Another friend, Kathleen Gasperini, was a country girl at nine, and a gifted equestrian. She now lives in Los Angeles but is scheming to buy a ramshackle 1870s farm in upstate New York. “I have no idea what I would do with it other than go into the hole financially,” she says. “But I feel compelled.”
Clarity of vision, supremacy of curiosity, connection to some special corner of the outdoors—this is the turf of the nine-year-old and what my pals in their forties and fifties are reaching for. And so am I.
When I called my mom weeks earlier to float my theory about the consequential nine-year-old in all of us, she merely listened. But now she’s sent me a seven-page e-mail describing the exhilaration she experienced during childhood trips to Yosemite. After living in Chicago much of her life and raising four children during two marriages, she finally, at age 55, returned to her passion for the mountains, where she now spends most of her time, feeling truly herself. I read this cautionary tale in a dusty Internet café, before boarding a bus to Cabo Polonio, and think, My God, I don’t want to waste time off course.
The sweltering old bus stops at a deserted gravelly patch 15 kilometers from my destination. There’s no road to Cabo Polonio, an outpost surrounded by sand dunes and rumored to have no running water or electricity, thus putting it even further off the grid than Panagea Estancia. I’d been warned against staying overnight because of the rugged physical realities—but that only made me more determined to go. An inner compass is drawing me toward what is raw and wild.
I climb aboard one of the infrequently scheduled giant dune buggies that take people to the settlement. It claws and rumbles over the sandy ridges for half an hour, then bursts onto the beach in a Mad Max–meets–Gilligan’s Island fury before skirting roiling surf and dead baby sea lions, both results of last night’s storm. I’m sitting on the buggy’s roof, loving the gusty ride, when a smattering of dwellings on the edge of the Atlantic comes into view. They are rickety, colorful structures anchored, it seems, only by ingenuity and the rainwater barrels on their roofs. I drop my pack on a bunk in a hostel and head outside. A young woman gazes at the ocean while pedaling a rusty stationary bike that powers a decrepit washing machine. I figure Cabo Polonio is the sort of place where young people sell braided bracelets for a few months before moving on. Then I meet Roberto, one of 80 or so residents, who is in his midfifties and has a rasping voice and a shoulder contorted by an old injury. At first, I think, This guy is running away from something. But over the sound of surf, I come to understand the opposite is true. Roberto describes his British education and his former life as a restaurateur in Uruguay’s capital, Montevideo. He talks about visiting Cabo Polonio a few times and crying when he left, not understanding why. After a divorce, he felt free to return here and live permanently, which he has done happily for a decade. “I found a place for myself in the world,” he says. “And it is Cabo Polonio.” Roberto’s eyes twinkle, and his shoulder relaxes when he speaks about his grown daughter and his fiery Appaloosa. The horse, he says, is a force of nature. “Do you want to ride her?” he asks.

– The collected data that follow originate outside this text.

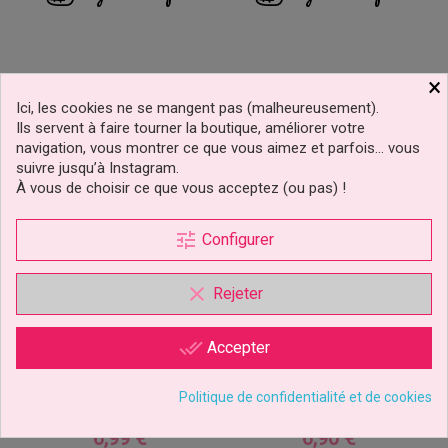
×
Ici, les cookies ne se mangent pas (malheureusement).
Ils servent à faire tourner la boutique, améliorer votre
navigation, vous montrer ce que vous aimez et parfois… vous
suivre jusqu’à Instagram.
À vous de choisir ce que vous acceptez (ou pas) !
tune
Configurer
clear
Rejeter
done_all
Accepter
Base De Forme Et
Outil Brosse De Texture
Sechage Pour Fleur Wilton
Politique de confidentialité et de cookies
6,99 €
6,90 €
Prix
Prix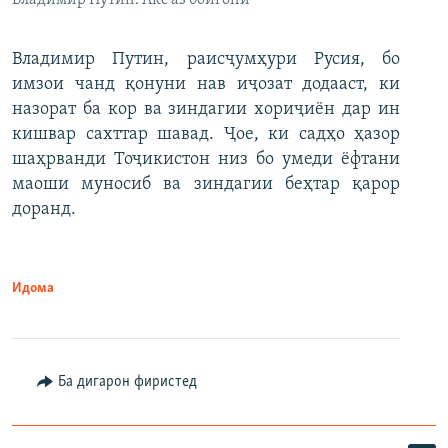
Владимир Путин. Акс аз бойгонӣ
Владимир Путин, раисҷумҳури Русия, бо
имзои чанд қонуни нав иҷозат додааст, ки
назорат ба кор ва зиндагии хориҷиён дар ин
кишвар сахттар шавад. Ҷое, ки садҳо ҳазор
шаҳрванди Тоҷикистон низ бо умеди ёфтани
маоши муносиб ва зиндагии беҳтар қарор
доранд.
Идома
Ба дигарон фиристед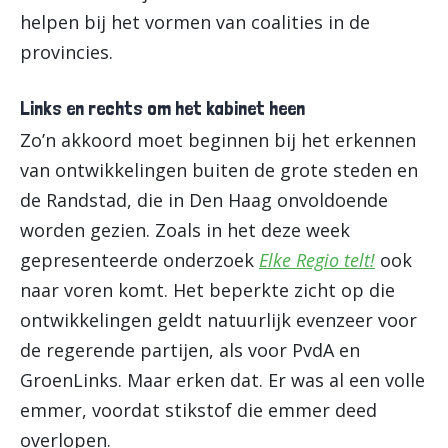
helpen bij het vormen van coalities in de
provincies.
Links en rechts om het kabinet heen
Zo’n akkoord moet beginnen bij het erkennen
van ontwikkelingen buiten de grote steden en
de Randstad, die in Den Haag onvoldoende
worden gezien. Zoals in het deze week
gepresenteerde onderzoek
Elke Regio telt!
ook
naar voren komt. Het beperkte zicht op die
ontwikkelingen geldt natuurlijk evenzeer voor
de regerende partijen, als voor PvdA en
GroenLinks. Maar erken dat. Er was al een volle
emmer, voordat stikstof die emmer deed
overlopen.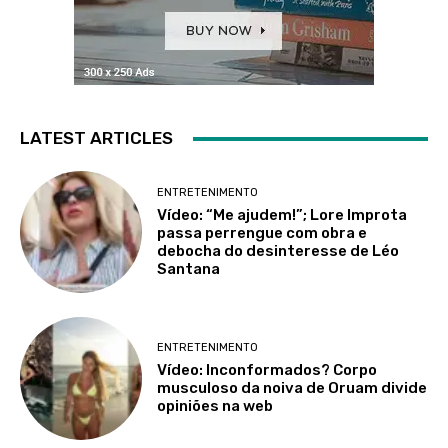
LATEST ARTICLES
ENTRETENIMENTO
Vídeo: “Me ajudem!”; Lore Improta
passa perrengue com obra e
debocha do desinteresse de Léo
Santana
ENTRETENIMENTO
Vídeo: Inconformados? Corpo
musculoso da noiva de Oruam divide
opiniões na web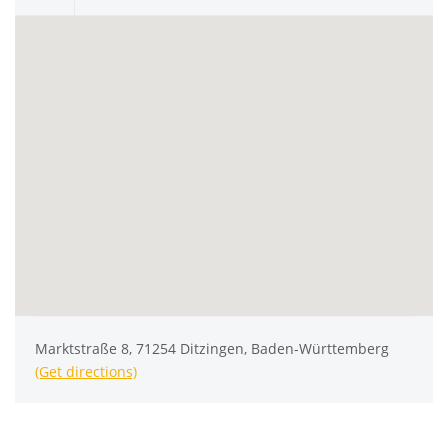
Marktstraße 8, 71254 Ditzingen, Baden-Württemberg
(Get directions)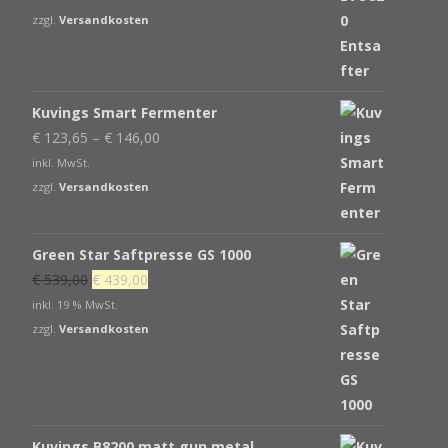
zzgl.
Versandkosten
Kuvings Smart Fermenter
€
123,65
–
€
146,00
inkl. MwSt.
zzgl.
Versandkosten
Green Star Saftpresse GS 1000
Ursprünglicher
Aktueller
€
539,00
€
439,00
Preis
Preis
inkl. 19 % MwSt.
war:
ist:
zzgl.
Versandkosten
€ 539,00
€ 439,00.
Kuvings B8200 matt gun metal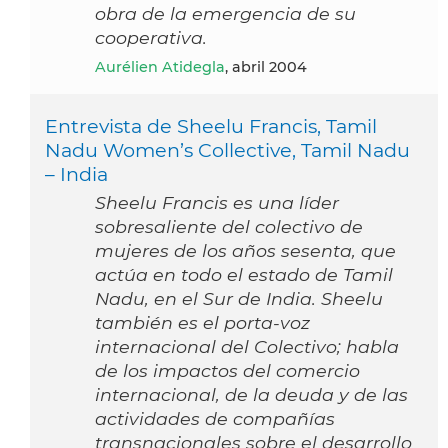
obra de la emergencia de su
cooperativa.
Aurélien Atidegla
, abril 2004
Entrevista de Sheelu Francis, Tamil
Nadu Women’s Collective, Tamil Nadu
– India
Sheelu Francis es una líder
sobresaliente del colectivo de
mujeres de los años sesenta, que
actúa en todo el estado de Tamil
Nadu, en el Sur de India. Sheelu
también es el porta-voz
internacional del Colectivo; habla
de los impactos del comercio
internacional, de la deuda y de las
actividades de compañías
transnacionales sobre el desarrollo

After 15 hellfire minutes of snorting, bucking and resisting, the Appaloosa has finally stopped trying to dash me to the ground. We are both worn out, panting in a taut moment of truth on the deserted beach as Roberto watches us from a long distance, smoking in the shade of a lonely tree.
I can get off or parlay the moment. Riding a horse through an Illinois cornfield has been a hazy iconic image in my psyche, but here and now I’m given the chance to call up that girl for real.
I notice the exceptional sparkle in the rollicking blue surf and the sleek sand dunes that hug the beach. I push aside the useless long stirrups and grip the horse with my strong legs. I let go of the back rim of the saddle, and a strain of visceral sureness climbs out of my muscle memory—and it’s as if the horse feels it, too. I click, and squeeze her sides; she responds with might and respect.